A hookah is a single- or multi-stemmed water pipe originating in India around the turn of the 17th century. It became extremely popular throughout the Middle East, where it is more often called shisha or narghile. Today, smoking with one of these devices is also popular in Europe, North America, and South Africa, particularly at Middle Eastern themed hookah bars.
The hookah was invented by physician Hakin Abul Fath in an attempt to lessen the ill effects of smoking tobacco. It consists of a water jar, often made of glass, connected by a tube or body to the bowl at the top. Tobacco is placed in the bowl and covered with burning charcoal. Smoke is drawn through a hose leading from the water jar. The hot air is drawn down through the tobacco, and the resultant smoke is filtered through the water before the smoker inhales it.

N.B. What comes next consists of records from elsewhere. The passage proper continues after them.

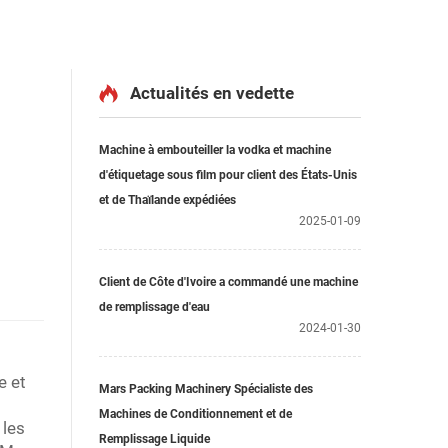
Actualités en vedette
Machine à embouteiller la vodka et machine
d'étiquetage sous film pour client des États-Unis
et de Thaïlande expédiées
2025-01-09
Client de Côte d'Ivoire a commandé une machine
de remplissage d'eau
2024-01-30
e et
Mars Packing Machinery Spécialiste des
Machines de Conditionnement et de
 les
Remplissage Liquide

The tobacco typically smoked in a hookah differs from that smoked in a traditional pipe. It is often sweetened with honey, molasses, fruit, and/or aromatic oils. There is a great variety of flavors, including blended flavors. They also come in different strengths of tobacco. Some blends are tobacco-free.
Though the pipe originated in India, hookah smoking was not always widespread in the country, being limited to rural areas until very recently. Rather, it has become a tradition of countries in the Arab world and surrounding countries. In the past ten years or so, hookah bars have become trendy among the youth of countries around the world.
Though the hookah was intended to be healthier than other ways of smoking tobacco, research suggests that it is not significantly safer. It is typically smoked for 20 to 80 minutes, and one study found that a 45-minute session delivers about 5 to 10% more carbon dioxide and tar than a pack of cigarettes. The effects of hookah smoking and how it compares to other methods of tobacco consumption are not well known, however, and more studies are necessary before conclusive claims can be made.